La dame étendit le bras vers cette image, et lui adressant la parole comme elle eût fait à un dieu:

«Je t'avais supplié d'attendre, quoique ton âme irritée dût être altérée de vengeance, dit-elle; et comme les morts voient tout, ô mon amour, tu as vu que je n'ai supporté la vie que pour ne pas devenir parricide; toi mort, j'eusse dû mourir; mais, en mourant, je tuais mon père.

Et puis, tu le sais encore, sur ton cadavre sanglant j'avais fait un vœu, j'avais juré de payer la mort par la mort, le sang par le sang; mais alors je chargeais d'un crime la tête blanchie du vénérable vieillard qui m'appelait son innocente enfant.

Tu as attendu, merci, bien-aimé, tu as attendu, et maintenant je suis libre; le dernier lien qui m'enchaînait à la terre vient d'être brisé par le Seigneur, au Seigneur grâces soient rendues. Je suis tout à toi: plus de voiles, plus d'embûches, je puis agir au grand jour, car, maintenant, je ne laisserai plus personne après moi sur la terre, j'ai le droit de la quitter.»
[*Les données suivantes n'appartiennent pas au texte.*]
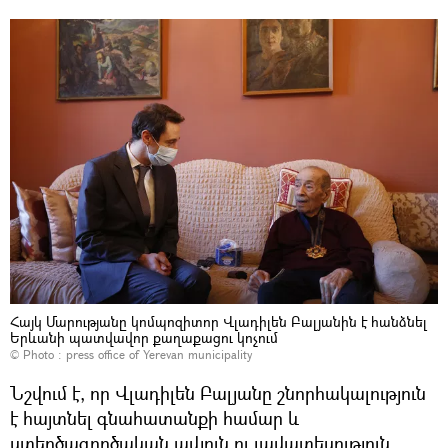
Հայկ Մարությանը կոմպոզիտոր Վլադիլեն Բալյանին է հանձնել
Երևանի պատվավոր քաղաքացու կոչում
© Photo :
press office of Yerevan municipality
Նշվում է, որ Վլադիլեն Բալյանը շնորհակալություն
է հայտնել գնահատանքի համար և
ստեղծագործական ավյուն ու լավատեսություն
Elle se releva sur un genou et baisa la main qui semblait pendre hors du cadre.

«Tu me pardonnes, ami, dit-elle, d'avoir les yeux arides, c'est en pleurant sur ta tombe que mes yeux se sont desséchés, ces yeux que tu aimais tant.
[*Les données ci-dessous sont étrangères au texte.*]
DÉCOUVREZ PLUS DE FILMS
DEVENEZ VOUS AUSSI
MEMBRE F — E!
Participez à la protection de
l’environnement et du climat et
Dans peu de mois j'irai te rejoindre, et tu me répondras enfin, chère ombre à qui j'ai tant parlé sans jamais obtenir de réponse.»

À ces mots, Diane se releva respectueusement, comme si elle eût fini de converser avec Dieu; elle alla s'asseoir sur sa stalle de chêne.

– Pauvre père! murmura-t-elle d'un ton froid et avec une expression qui semblait n'appartenir à aucune créature humaine.

Puis elle s'abîma dans une rêverie sombre qui lui fit oublier, en apparence, le malheur présent et les malheurs passés.

Tout à coup elle se dressa, la main appuyée au bras du fauteuil.

– C'est cela, dit-elle, et ainsi tout sera mieux. Remy!

Le fidèle serviteur écoutait sans doute à la porte, car il apparut aussitôt.